Data Depot Hardware Replacement and Migration

  • May 11, 2021 5:00pm - May 12, 2021 11:00pm EDT
  • Outages and Maintenance
  • Data Depot

UPDATE: October 25, 2021  8:10pm

As of October 24, 2021, the Data Depot migration project is completed! The last remaining space has been migrated to new hardware over this past weekend. It has been a long ride, not without a few bumps, and we greatly appreciated your patience and understanding during this entire process!

Please contact rcac-help@purdue.edu for any comments, feedback or observations.

UPDATE: October 8, 2021  1:08pm

As of October 7, the back-ordered metadata subsystem hardware has arrived. Additional flash storage has been immediately installed and brought online on the new Data Depot server, and the filesystem performance metrics have drastically improved.

Research Computing staff have resumed migration of the remaining Data Depot spaces. Please contact rcac-help@purdue.edu for any comments or observations.

UPDATE: August 18, 2021  1:02pm

In the past few weeks we have received a number of reports about decreased performance, slow access and frequent disconnects when working with migrated Data Depot spaces (both on the clusters and via mapped network drives on personal computers). We would like to provide an update and status report on the issue.

The root cause for this problem has been identified as a subpar performance of the metadata subsystem in the new Depot, causing many metadata lookup operations to time-out or retry. Per the vendor recommendation, an order for additional SSDs for the metadata subsystem was placed more than a month ago. Unfortunately, the global semiconductor shortage has gotten in the way, and the vendor is currently unable to procure the necessary drives and unable to fulfill the order. We are not alone in this sad state, with several large projects in peer organizations waiting on their vendors for flash storage tiers.

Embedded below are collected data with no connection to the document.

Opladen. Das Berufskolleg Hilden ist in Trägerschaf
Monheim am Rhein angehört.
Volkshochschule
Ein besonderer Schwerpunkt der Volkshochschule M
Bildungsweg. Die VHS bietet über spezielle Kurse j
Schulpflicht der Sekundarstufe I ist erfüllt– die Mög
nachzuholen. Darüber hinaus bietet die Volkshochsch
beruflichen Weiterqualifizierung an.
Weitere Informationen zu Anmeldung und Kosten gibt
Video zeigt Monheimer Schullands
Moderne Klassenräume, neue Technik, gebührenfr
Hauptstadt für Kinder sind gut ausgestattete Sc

We are in active discussion with the vendor for alternative procurement sources and options.

In addition, the vendor is actively troubleshooting the frequent disconnects our network drive users had reported. We believe we are approaching a solution to this issue (within the confines of the overarching metadata issue).

While this may not be suitable for every workflow, we highly recommend Globus for large scale data transfers to/from Data Depot with added reliability and resilience. Please see the Globus section of the user guide for more details on Globus transfers. Cluster users may additionally benefit from shifting bulk of their intermediate processing from Data Depot to much more performant cluster scratch filesystems (and copying final results back to Depot at the end of processing). Please reach out to us if you would like to discuss your lab data workflows and brainstorm possible enhancements to them.

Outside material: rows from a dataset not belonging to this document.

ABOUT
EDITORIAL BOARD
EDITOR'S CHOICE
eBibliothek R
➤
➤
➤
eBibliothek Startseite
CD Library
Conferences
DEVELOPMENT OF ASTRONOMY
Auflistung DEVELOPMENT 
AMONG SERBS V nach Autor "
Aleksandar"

We greatly appreciate your patience and understanding during this transition period. Migration of 2.5 PB while live is not an easy feat. Things will get better, but we still have a bit of rough seas in front of us at the moment. Please contact rcac-help@purdue.edu if you have any questions or concerns.

UPDATE: July 6, 2021  3:38pm

The background scan task that was severely affecting Data Depot performance during the past couple weeks has completed successfully over the weekend of July 4th. Data Depot responsiveness and performance are back to normal now. Please let us know if you still see any abnormalities.

UPDATE: June 22, 2021  1:31pm

In the last few days we have received a number of reports about decreased performance and slow access to migrated Data Depot spaces. This is a known issue caused by a high load from a background filesystem scanning task. The task must be let running to completion as part of the hardware migration process to re-confirm integrity and correctness of all transfers.

The scanning task has been running since June 11. We do not have an exact estimate on when it finishes, but we anticipate it to be over within a few days to a week or so.

We appreciate your patience and understanding during this transition period. Please reach out to us if you have any questions or concerns.

UPDATE: May 13, 2021  11:28am

Earlier this morning we have received a number of tickets about issues while mounting migrated Data Depot spaces as Windows/Mac network drives.

After troubleshooting with vendor support, the issue is now resolved. If you had problems earlier, please try to re-map the drives following instruction in the User Guide section.

UPDATE: May 12, 2021  9:29pm

As of 9:29pm, the first stage of Data Depot migration is completed. 614 out of 751 spaces (totaling 247 TB in 162 million files) have been migrated to the new hardware at an average rate of 3 GB/second.

Data Depot is returned to full production service. Most access methods will continue working without change for both migrated and not-yet-migrated spaces. However, accessing migrated spaces via Windows/Mac network drives (SMB/CIFS) will require a change on your part. Please see Data Depot Migration FAQ for detailed information on all aspects of migration and accessing your Data Depot spaces.

We will be contacting owners of remaining spaces individually to schedule their migration in the following weeks.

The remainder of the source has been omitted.